Freddy barrelled through Southern Africa at the weekend for the second time in a few weeks, making a comeback after it first hit in late February.
Malawi bore the brunt, counting at least 99 deaths after mudslides overnight washed away houses and sleeping occupants.
Another 134 people were injured and 16 are reported missing. Malawi’s commercial capital Blantyre recorded 85 deaths.
“We expect the number to rise,” Charles Kalemba, a commissioner at the Department of Disaster Management Affairs, told a press conference on Monday.
In neighbouring Mozambique, at least 10 people died and 14 were wounded.
The Mozambique National Institute for Disaster Management said the fallout from the storm’s second landfall in the country was worse than expected.
According to the UN’s World Meteorological Organization, Freddy, which formed off northwestern Australia in the first week of February, was set to become what is believed to be the longest lasting tropical cyclone on record.

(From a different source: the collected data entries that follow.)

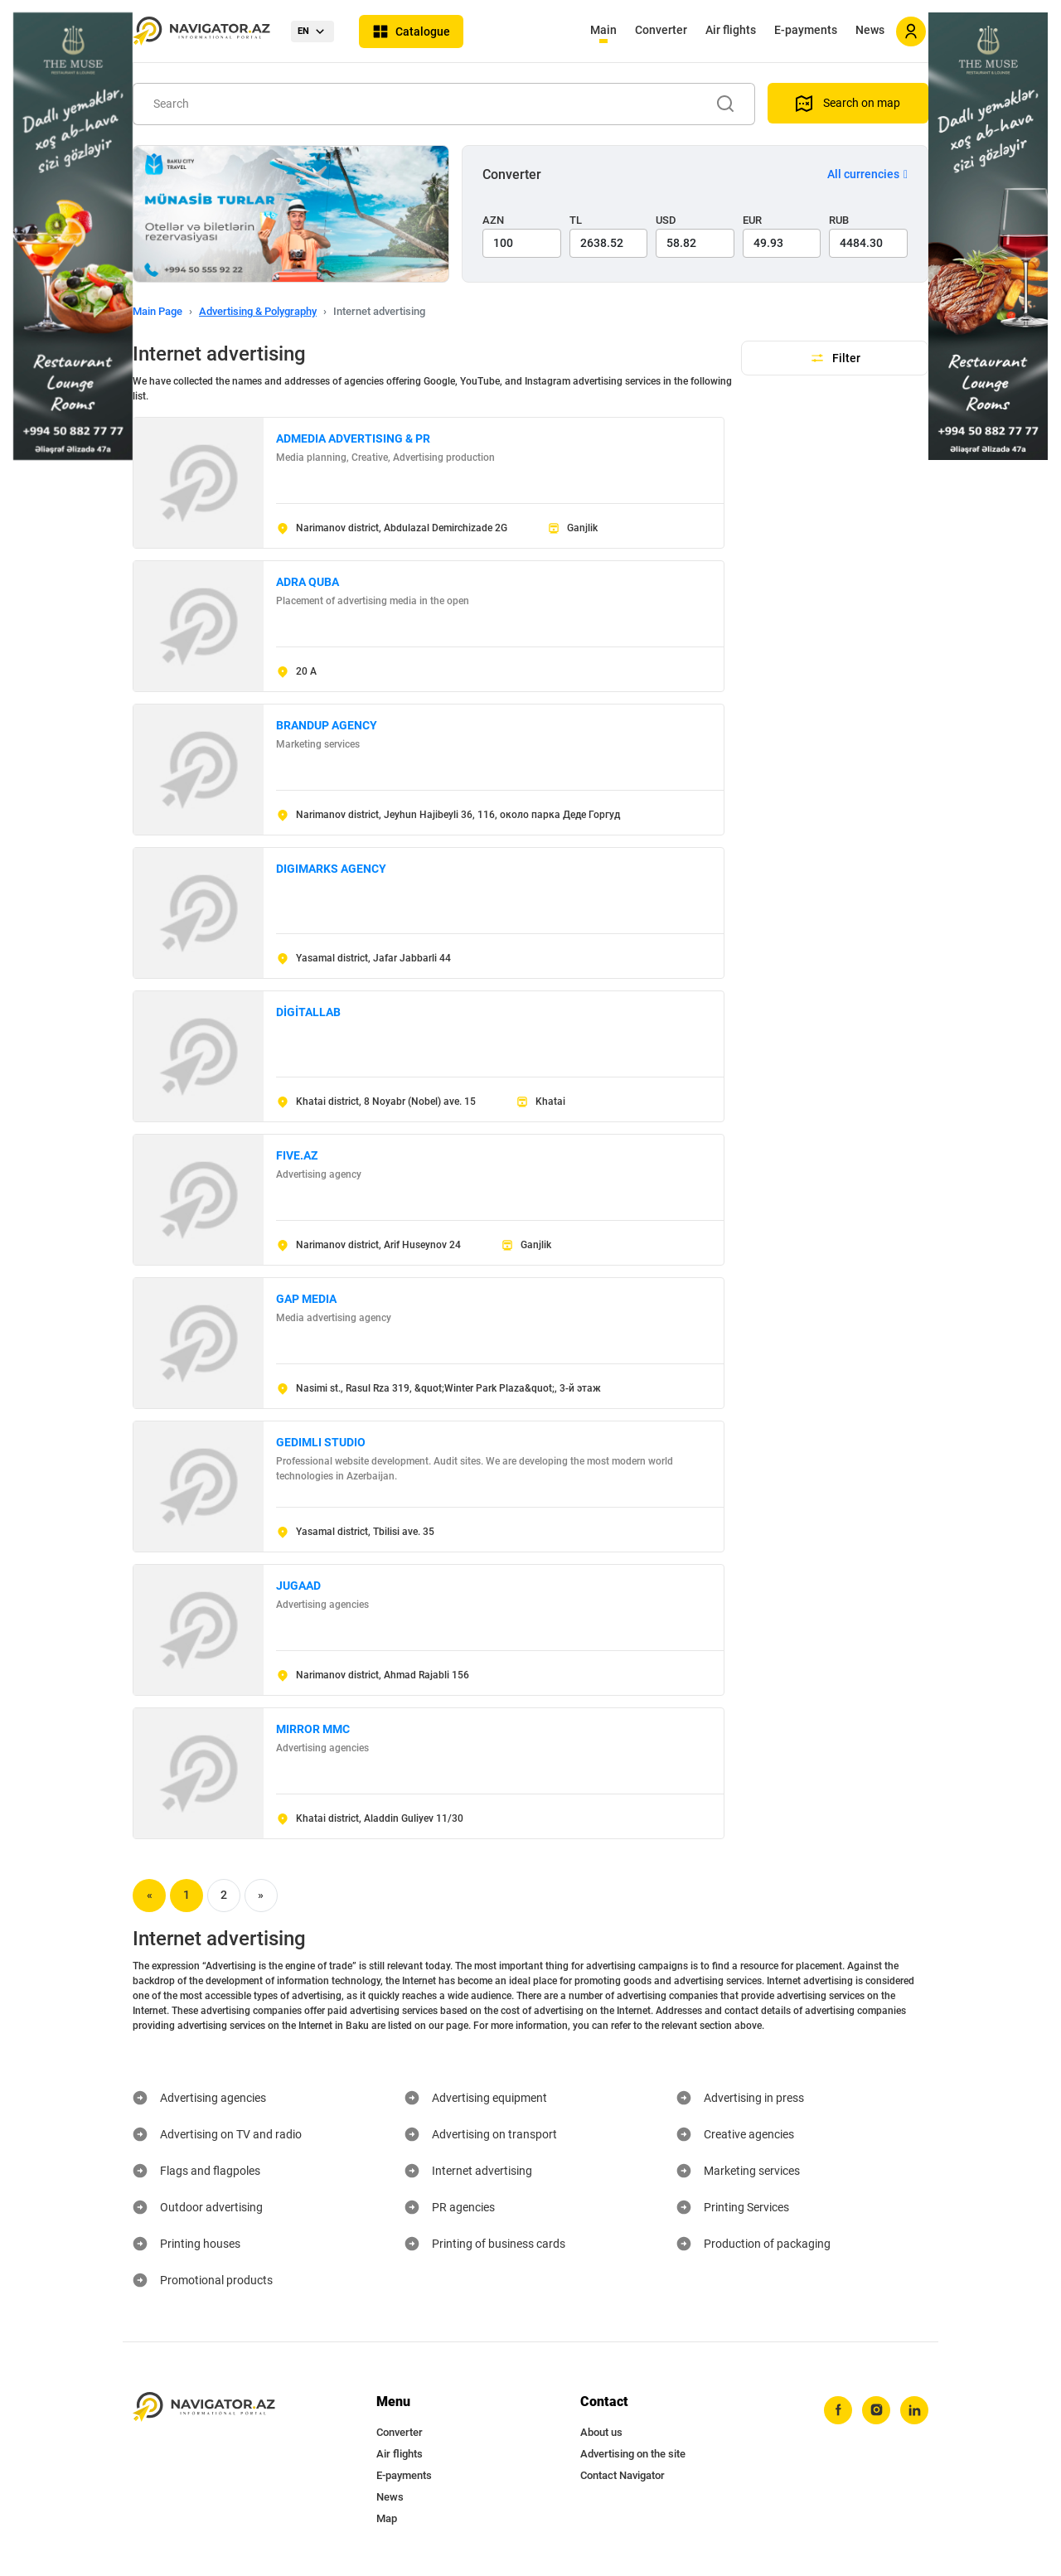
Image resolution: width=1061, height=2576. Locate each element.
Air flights (730, 29)
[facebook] (838, 2410)
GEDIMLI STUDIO (321, 1442)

It crossed the entire southern Indian Ocean and blasted Madagascar from February 21 before reaching Mozambique on February 24.
Following what meteorologists describe as a “rare” loop trajectory, Freddy then headed back towards Madagascar before moving once more towards Mozambique.
The last cyclones to cross the entire southern Indian Ocean were Leon-Eline and Hudah in 2000.
The UN said more than 11,000 people were affected by the storm.